# HOW TO COMPLETE THIS TASK
Return the data exactly, apart from leaving out the pictures.

# DATA PROVIDED

Segment Open

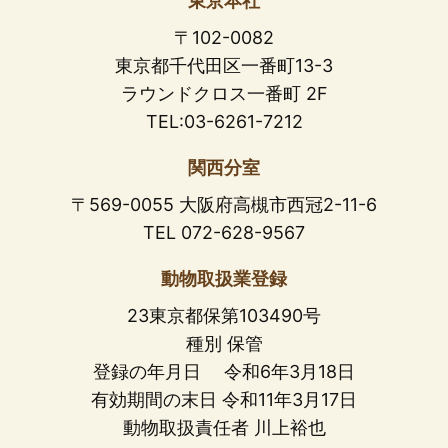
東京本社
〒102-0082
東京都千代田区一番町13-3
ラウンドクロス一番町 2F
TEL:03-6261-7212
関西分室
〒569-0055 大阪府高槻市西冠2-11-6
TEL 072-628-9567
動物取扱業登録
23東京都保第103490号
種別 保管
登録の年月日 令和6年3月18日
有効期間の末日 令和11年3月17日
動物取扱責任者 川上裕也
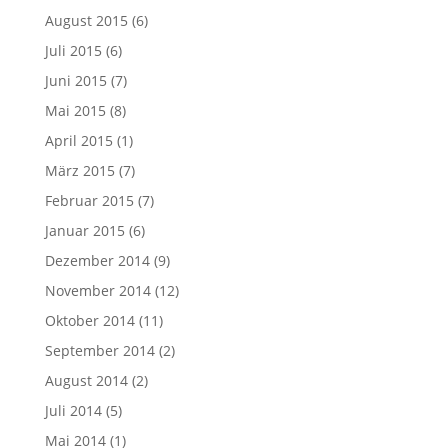
August 2015
(6)
Juli 2015
(6)
Juni 2015
(7)
Mai 2015
(8)
April 2015
(1)
März 2015
(7)
Februar 2015
(7)
Januar 2015
(6)
Dezember 2014
(9)
November 2014
(12)
Oktober 2014
(11)
September 2014
(2)
August 2014
(2)
Juli 2014
(5)
Mai 2014
(1)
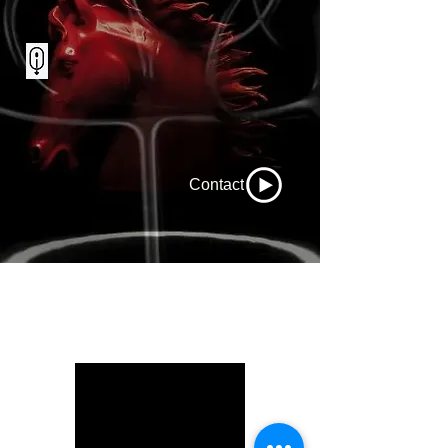
Contact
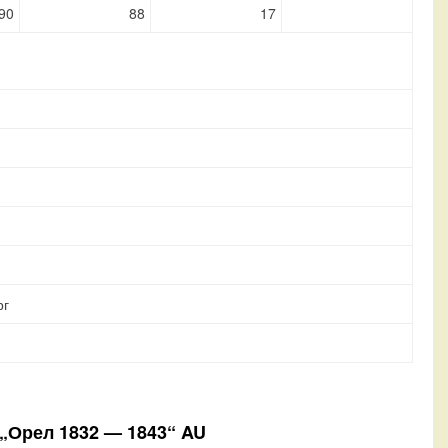
90
88
17
рг
 „Орел 1832 — 1843“ AU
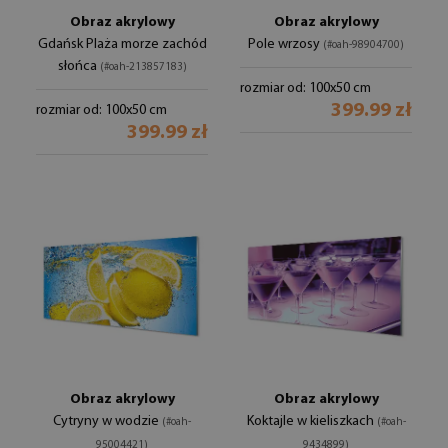
Obraz akrylowy
Obraz akrylowy
Gdańsk Plaża morze zachód
Pole wrzosy
(#oah-98904700)
słońca
(#oah-213857183)
rozmiar od: 100x50 cm
399.99 zł
rozmiar od: 100x50 cm
399.99 zł
Obraz akrylowy
Obraz akrylowy
Cytryny w wodzie
Koktajle w kieliszkach
(#oah-
(#oah-
95004421)
9434899)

Segment Closed

# RESPONSE
東京本社
〒102-0082
東京都千代田区一番町13-3
ラウンドクロス一番町 2F
TEL:03-6261-7212
関西分室
〒569-0055 大阪府高槻市西冠2-11-6
TEL 072-628-9567
動物取扱業登録
23東京都保第103490号
種別 保管
登録の年月日 令和6年3月18日
有効期間の末日 令和11年3月17日
動物取扱責任者 川上裕也
August 2015
(6)
Juli 2015
(6)
Juni 2015
(7)
Mai 2015
(8)
April 2015
(1)
März 2015
(7)
Februar 2015
(7)
Januar 2015
(6)
Dezember 2014
(9)
November 2014
(12)
Oktober 2014
(11)
September 2014
(2)
August 2014
(2)
Juli 2014
(5)
Mai 2014
(1)
Contact
90
88
17
рг
 „Орел 1832 — 1843“ AU
Obraz akrylowy
Obraz akrylowy
Gdańsk Plaża morze zachód
Pole wrzosy
(#oah-98904700)
słońca
(#oah-213857183)
rozmiar od: 100x50 cm
399.99 zł
rozmiar od: 100x50 cm
399.99 zł
Obraz akrylowy
Obraz akrylowy
Cytryny w wodzie
Koktajle w kieliszkach
(#oah-
(#oah-
95004421)
9434899)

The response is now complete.